The VGPT-PINN was evaluated on several benchmark cases, including scenarios with single and multiple shocks, rarefaction waves, and shock-wave interactions. Across five significant Burgers' equation test cases, VGPT-PINN demonstrated it can achieve precision with a minimal neuron configuration. Similarly, for the 1D Euler equations, the VGPT-PINN exhibited a rapid convergence and accurately modeled complex interactions with as few as three neurons.

Figure 2: Results of Case ${\rm B_{1S}$ demonstrating VGPT-PINN’s accuracy in capturing single shock propagation.

Figure 3: PINN results for the Sod problem. (a-c) $x-t$ solution for $p_1 = 1.0, (d-f) comparison with a reference solution.

Figure 4: PINN results for the Lax problem.
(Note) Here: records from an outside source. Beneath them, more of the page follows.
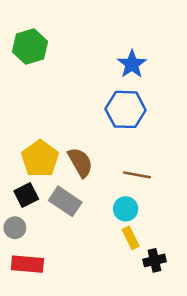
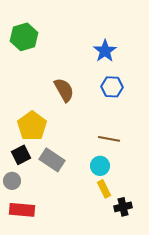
blue hexagon: (126, 109) -> (112, 87), moved, size x0.7
brown semicircle: (80, 162) -> (64, 90), moved

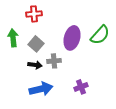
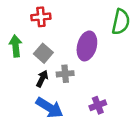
green semicircle: (100, 35) -> (121, 22), moved, turned -30
black arrow: (35, 65) -> (42, 79), turned -72
blue arrow: (41, 89) -> (49, 108), turned 45

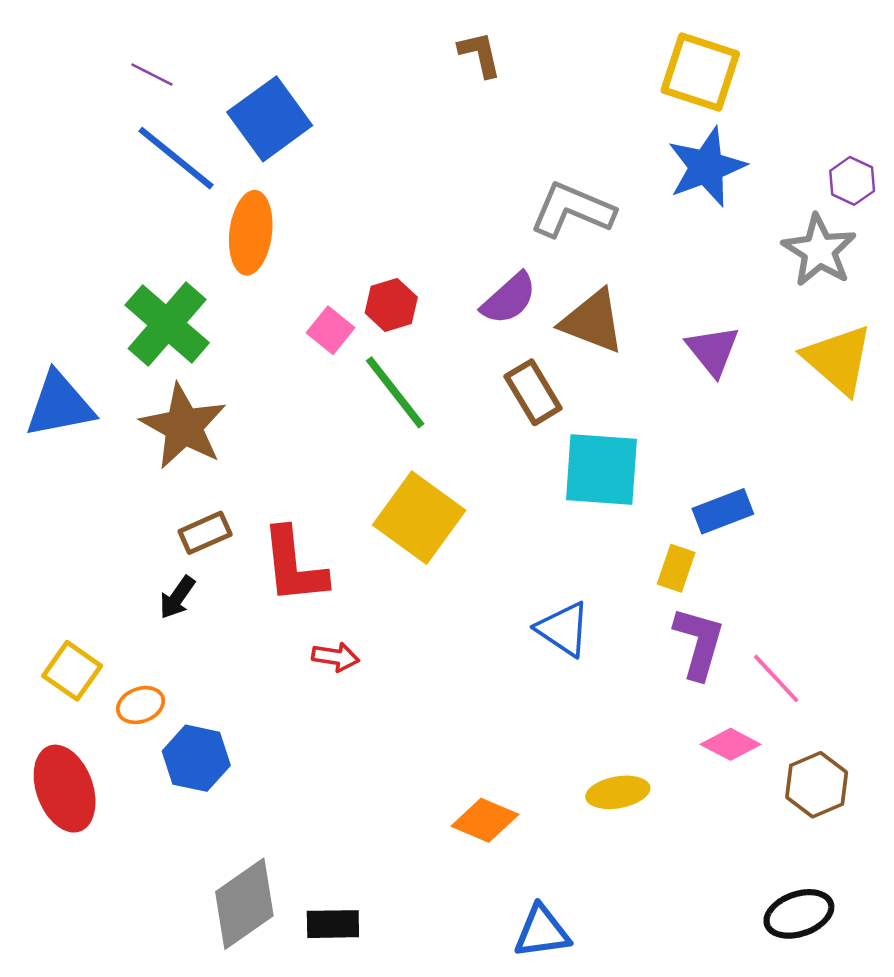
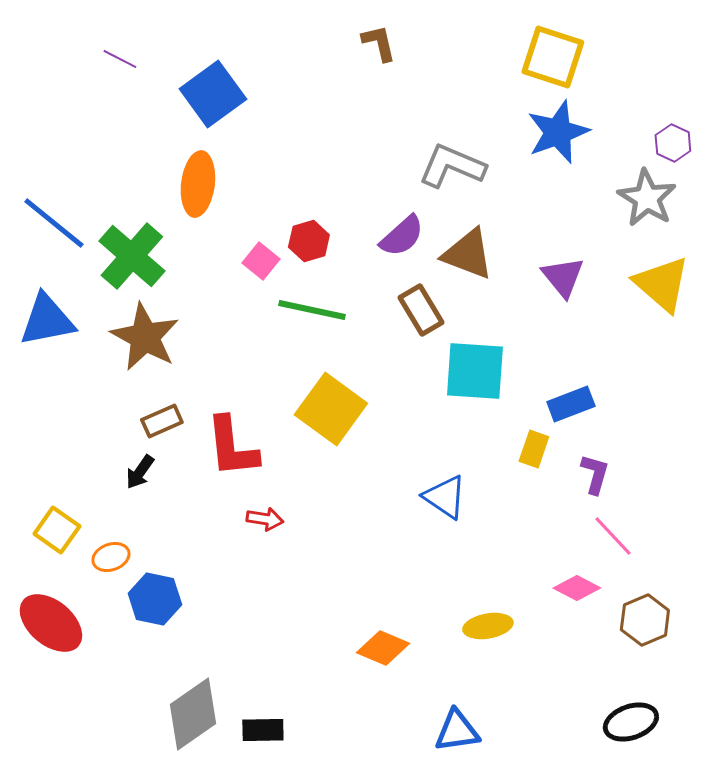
blue line: (176, 158) -> (54, 223), moved
green line: (395, 392) -> (312, 310), turned -40
purple L-shape: (699, 643) -> (595, 474), moved, size x0.7
red ellipse: (65, 789) -> (51, 623), turned -30
blue triangle: (542, 932) -> (457, 731), moved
Demonstrates handling of strong shocks and contact discontinuities.

2D Euler Equations

For 2D problems, VGPT-PINN achieved promising performance in modeling transonic flow through a cylinder, capturing dynamics precisely with small network sizes. This exemplifies its capability to address high-dimensional parametric PDEs efficiently.

Figure 5: PINN and VGPT-PINN results for 2D Euler equations. The network efficiently handles density profiles and established shock dynamics.

Conclusion

VGPT-PINN represents a significant advancement in the use of neural networks for the solution of complex PDEs with nonlinear conservation laws. The incorporation of viscosity effects and sophisticated loss functions allows this model to achieve high accuracy and robustness with significantly reduced computation, opening pathways to efficient network-based solvers for a wide range of applications in science and engineering. Future work may explore extending this approach to more generalized multidimensional spaces and integrating hybrid models that combine data-driven methods with traditional numerical techniques for even greater efficiency and accuracy.